● **HOW TO COMPLETE THIS TASK**: The records are given next. Repeat each one exactly.

(Page-level text extractions)
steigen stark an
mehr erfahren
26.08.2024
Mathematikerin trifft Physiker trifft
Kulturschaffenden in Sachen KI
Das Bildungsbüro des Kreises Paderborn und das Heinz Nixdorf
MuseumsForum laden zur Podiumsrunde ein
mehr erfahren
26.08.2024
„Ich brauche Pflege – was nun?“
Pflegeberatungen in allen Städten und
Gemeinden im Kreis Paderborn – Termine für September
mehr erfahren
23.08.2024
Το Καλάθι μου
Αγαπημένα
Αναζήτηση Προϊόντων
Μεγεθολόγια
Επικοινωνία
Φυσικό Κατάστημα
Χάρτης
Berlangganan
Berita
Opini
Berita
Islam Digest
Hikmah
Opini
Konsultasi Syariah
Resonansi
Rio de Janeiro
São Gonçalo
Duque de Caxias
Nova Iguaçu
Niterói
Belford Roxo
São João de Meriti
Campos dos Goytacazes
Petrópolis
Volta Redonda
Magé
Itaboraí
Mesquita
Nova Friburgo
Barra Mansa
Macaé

● **ANSWER FOR THIS EXERCISE**:
steigen stark an
mehr erfahren
26.08.2024
Mathematikerin trifft Physiker trifft
Kulturschaffenden in Sachen KI
Das Bildungsbüro des Kreises Paderborn und das Heinz Nixdorf
MuseumsForum laden zur Podiumsrunde ein
mehr erfahren
26.08.2024
„Ich brauche Pflege – was nun?“
Pflegeberatungen in allen Städten und
Gemeinden im Kreis Paderborn – Termine für September
mehr erfahren
23.08.2024
Το Καλάθι μου
Αγαπημένα
Αναζήτηση Προϊόντων
Μεγεθολόγια
Επικοινωνία
Φυσικό Κατάστημα
Χάρτης
Berlangganan
Berita
Opini
Berita
Islam Digest
Hikmah
Opini
Konsultasi Syariah
Resonansi
Rio de Janeiro
São Gonçalo
Duque de Caxias
Nova Iguaçu
Niterói
Belford Roxo
São João de Meriti
Campos dos Goytacazes
Petrópolis
Volta Redonda
Magé
Itaboraí
Mesquita
Nova Friburgo
Barra Mansa
Macaé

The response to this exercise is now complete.